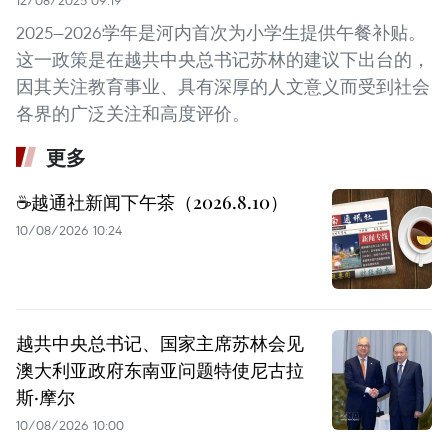
12/08/2025 09:19
2025—2026学年是河内首次为小学生提供午餐补贴。
这一政策是在越共中央总书记苏林的建议下出台的，
因其关注教育事业、具有深厚的人文意义而受到社会
各界的广泛关注和高度评价。
更多
☕️越通社新闻下午茶（2026.8.10）
10/08/2026 10:24
越共中央总书记、国家主席苏林会见
澳大利亚政府东南亚问题特使尼古拉
斯·摩尔
10/08/2026 10:00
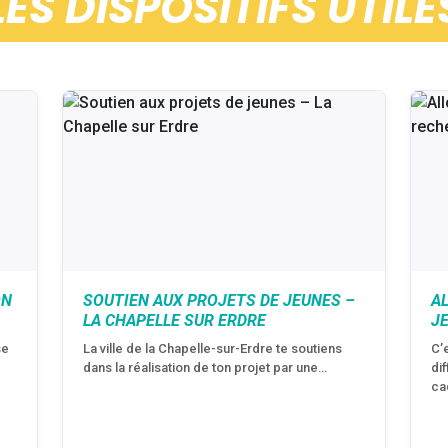
LES DISPOSITIFS UTILE
ON
SOUTIEN AUX PROJETS DE JEUNES –
A
LA CHAPELLE SUR ERDRE
J
se
La ville de la Chapelle-sur-Erdre te soutiens
C’
dans la réalisation de ton projet par une…
di
ca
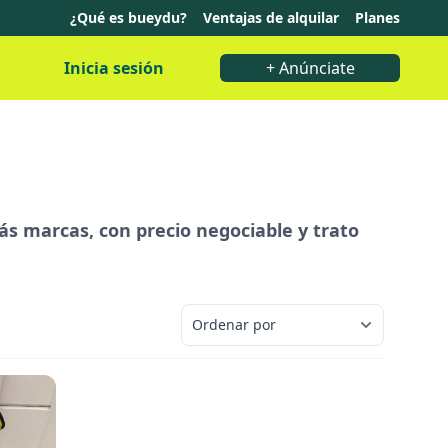
¿Qué es bueydu?
Ventajas de alquilar
Planes
Inicia sesión
+ Anúnciate
más marcas, con precio negociable y trato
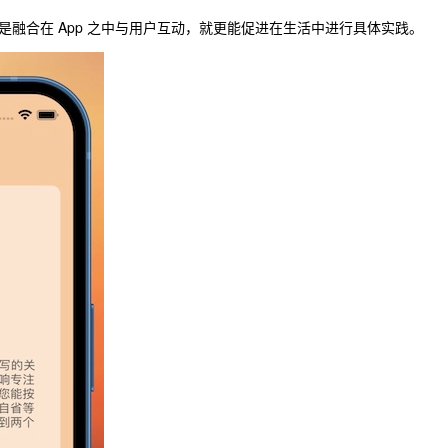
融合在 App 之中与用户互动，就更能促进在生活中进行具体实践。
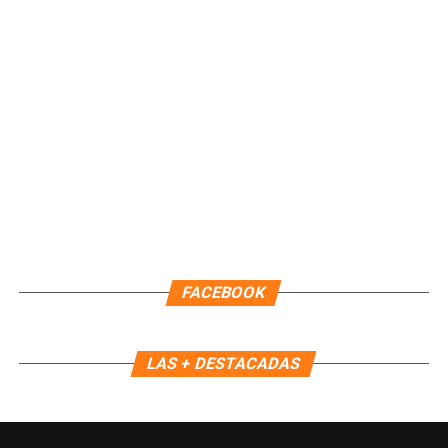
Unirme al canal de WhatsApp
FACEBOOK
LAS + DESTACADAS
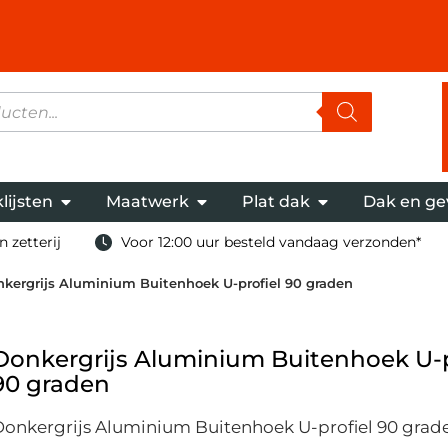
lijsten
Maatwerk
Plat dak
Dak en ge
 zetterij
Voor 12:00 uur besteld vandaag verzonden*
kergrijs Aluminium Buitenhoek U-profiel 90 graden
Donkergrijs Aluminium Buitenhoek U-p
90 graden
Donkergrijs Aluminium Buitenhoek U-profiel 90 grad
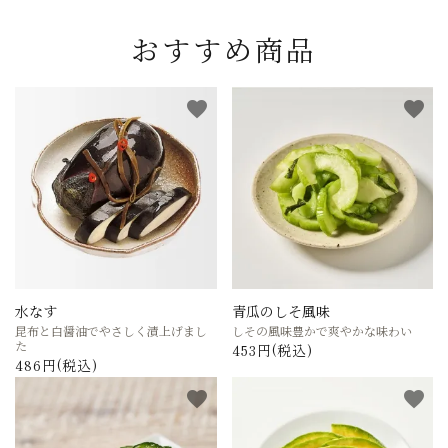
おすすめ商品
favorite
favorite
水なす
青瓜のしそ風味
昆布と白醤油でやさしく漬上げまし
しその風味豊かで爽やかな味わい
た
453円(税込)
486円(税込)
favorite
favorite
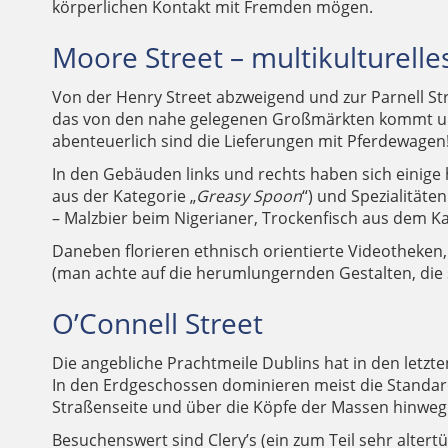
körperlichen Kontakt mit Fremden mögen.
Moore Street – multikulturelles
Von der Henry Street abzweigend und zur Parnell Str
das von den nahe gelegenen Großmärkten kommt un
abenteuerlich sind die Lieferungen mit Pferdewagen
In den Gebäuden links und rechts haben sich einige
aus der Kategorie „
Greasy Spoon
“) und Spezialitäte
– Malzbier beim Nigerianer, Trockenfisch aus dem K
Daneben florieren ethnisch orientierte Videotheken,
(man achte auf die herumlungernden Gestalten, die 
O’Connell Street
Die angebliche Prachtmeile Dublins hat in den letzt
In den Erdgeschossen dominieren meist die Standard-
Straßenseite und über die Köpfe der Massen hinweg. 
Besuchenswert sind Clery’s (ein zum Teil sehr altert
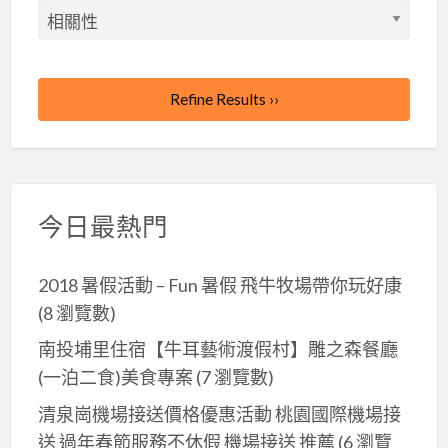
譯
Refine Results ››
今日最熱門
2018 暑假活動 – Fun 暑假 飛牛牧場帶你玩好康
(8 瀏覽數)
南投埔里住宿【牛耳藝術渡假村】雕之森餐廳
(一泊二食)美食專案
(7 瀏覽數)
清泉崗機場接送價格優惠活動 桃園國際機場接
送 過年春節服務不休假 機場接送 推薦
(6 瀏覽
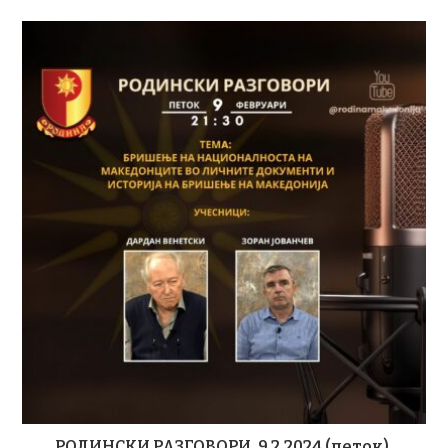
РОДИНСКИ РАЗГОВОРИ, 9.2.2024 (петок),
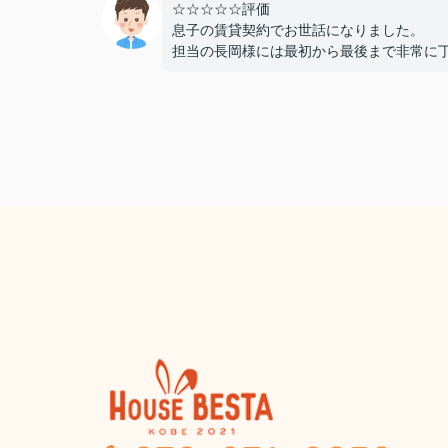
☆☆☆☆☆評価
息子の賃貸契約でお世話になりました。
担当の長岡様には最初から最後まで非常に
かつスピーディーに対応していただき、親
ても終始安心して契約を進めることができ
た。
費用面でも非常に良心的に対応してくださ
感謝しております。
また機会があればぜひ利用させていただき
と思います。本当にありがとうございまし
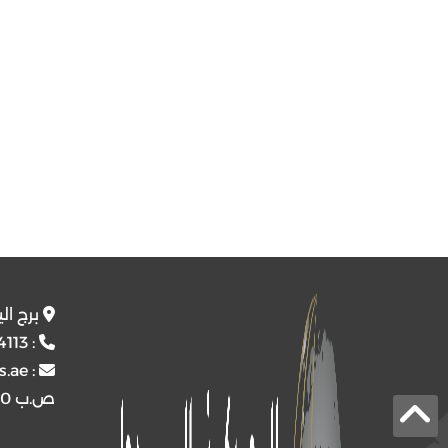
برج ال
4113
:
s.ae
:
ص.ب
4510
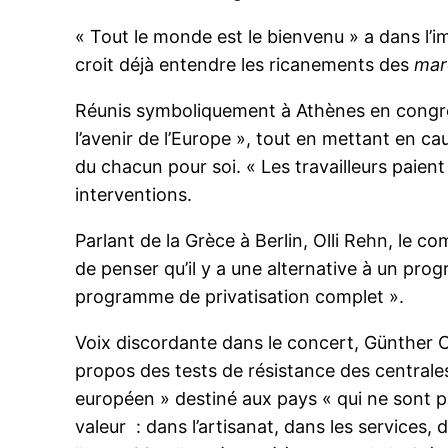
« Tout le monde est le bienvenu » a dans l’i
croit déjà entendre les ricanements des
mar
Réunis symboliquement à Athènes en congrès
l’avenir de l’Europe », tout en mettant en c
du chacun pour soi. « Les travailleurs paient
interventions.
Parlant de la Grèce à Berlin, Olli Rehn, le c
de penser qu’il y a une alternative à un pr
programme de privatisation complet ».
Voix discordante dans le concert, Günther Oet
propos des tests de résistance des centrale
européen » destiné aux pays « qui ne sont pa
valeur : dans l’artisanat, dans les services,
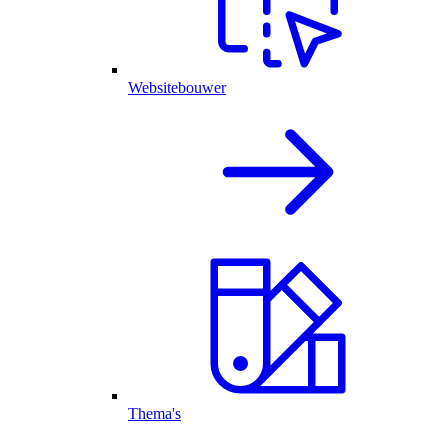
Websitebouwer
Thema's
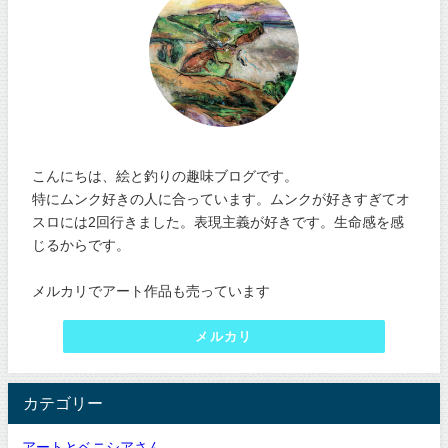
こんにちは、絵と釣りの趣味ブログです。
特にムンク好きの人に合っています。ムンクが好きすぎてオ
スロには2回行きました。表現主義が好きです。生命感を感
じるからです。
メルカリでアート作品も売っています
メルカリ
カテゴリー
アートとベニシアさん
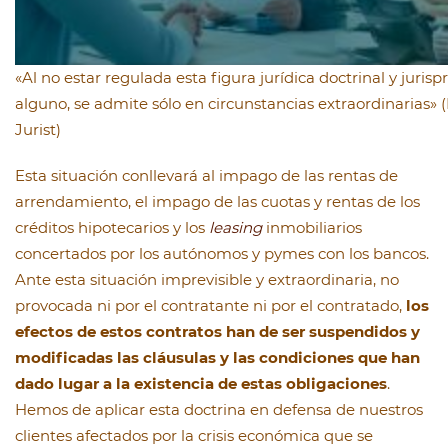
«Al no estar regulada esta figura jurídica doctrinal y juris
alguno, se admite sólo en circunstancias extraordinarias» 
Jurist)
Esta situación conllevará al impago de las rentas de
arrendamiento, el impago de las cuotas y rentas de los
créditos hipotecarios y los
leasing
inmobiliarios
concertados por los autónomos y pymes con los bancos.
Ante esta situación imprevisible y extraordinaria, no
provocada ni por el contratante ni por el contratado,
los
efectos de estos contratos han de ser suspendidos y
modificadas las cláusulas y las condiciones que han
dado lugar a la existencia de estas obligaciones
.
Hemos de aplicar esta doctrina en defensa de nuestros
clientes afectados por la crisis económica que se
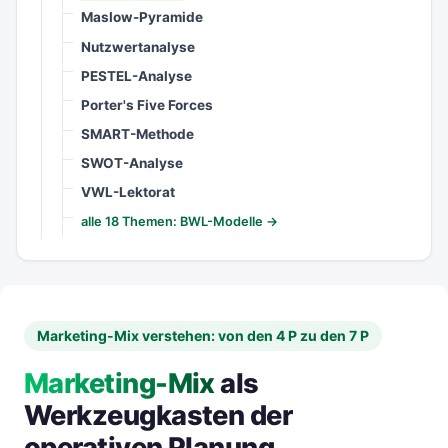
Maslow-Pyramide
Nutzwertanalyse
PESTEL-Analyse
Porter's Five Forces
SMART-Methode
SWOT-Analyse
VWL-Lektorat
alle 18 Themen: BWL-Modelle →
Marketing-Mix verstehen: von den 4 P zu den 7 P
Marketing-Mix
als
Werkzeugkasten der
operativen Planung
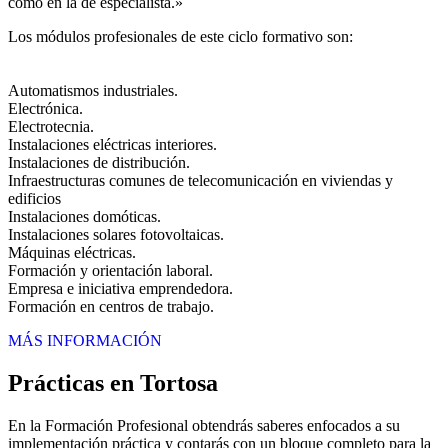
como en la de especialista.»
Los módulos profesionales de este ciclo formativo son:
Automatismos industriales.
Electrónica.
Electrotecnia.
Instalaciones eléctricas interiores.
Instalaciones de distribución.
Infraestructuras comunes de telecomunicación en viviendas y
edificios
Instalaciones domóticas.
Instalaciones solares fotovoltaicas.
Máquinas eléctricas.
Formación y orientación laboral.
Empresa e iniciativa emprendedora.
Formación en centros de trabajo.
MÁS INFORMACIÓN
Prácticas en Tortosa
En la Formación Profesional obtendrás saberes enfocados a su
implementación práctica y contarás con un bloque completo para la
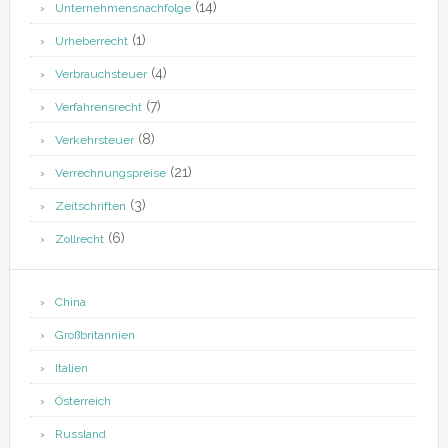
(14)
Unternehmensnachfolge
(1)
Urheberrecht
(4)
Verbrauchsteuer
(7)
Verfahrensrecht
(8)
Verkehrsteuer
(21)
Verrechnungspreise
(3)
Zeitschriften
(6)
Zollrecht
China
Großbritannien
Italien
Österreich
Russland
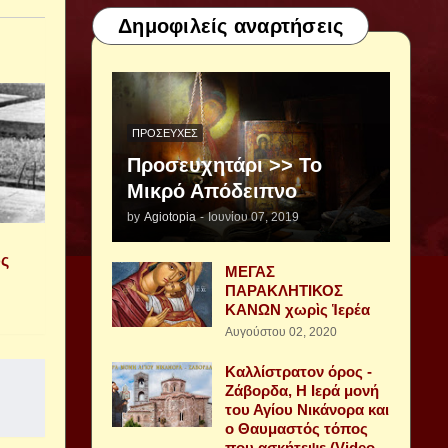
Δημοφιλείς αναρτήσεις
ΠΡΟΣΕΥΧΈΣ
Προσευχητάρι >> Το
Μικρό Απόδειπνο
by
Agiotopia
-
Ιουνίου 07, 2019
ος
ΜΕΓΑΣ
ΠΑΡΑΚΛΗΤΙΚΟΣ
ΚΑΝΩΝ χωρὶς Ἱερέα
Αυγούστου 02, 2020
Καλλίστρατον όρος -
Ζάβορδα, Η Ιερά μονή
του Αγίου Νικάνορα και
ο Θαυμαστός τόπος
που ασκήτεψε (Video -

:::::

For every line of the material that holds the word "rentas", make a copy.

Esta situación conllevará al impago de las rentas de
arrendamiento, el impago de las cuotas y rentas de los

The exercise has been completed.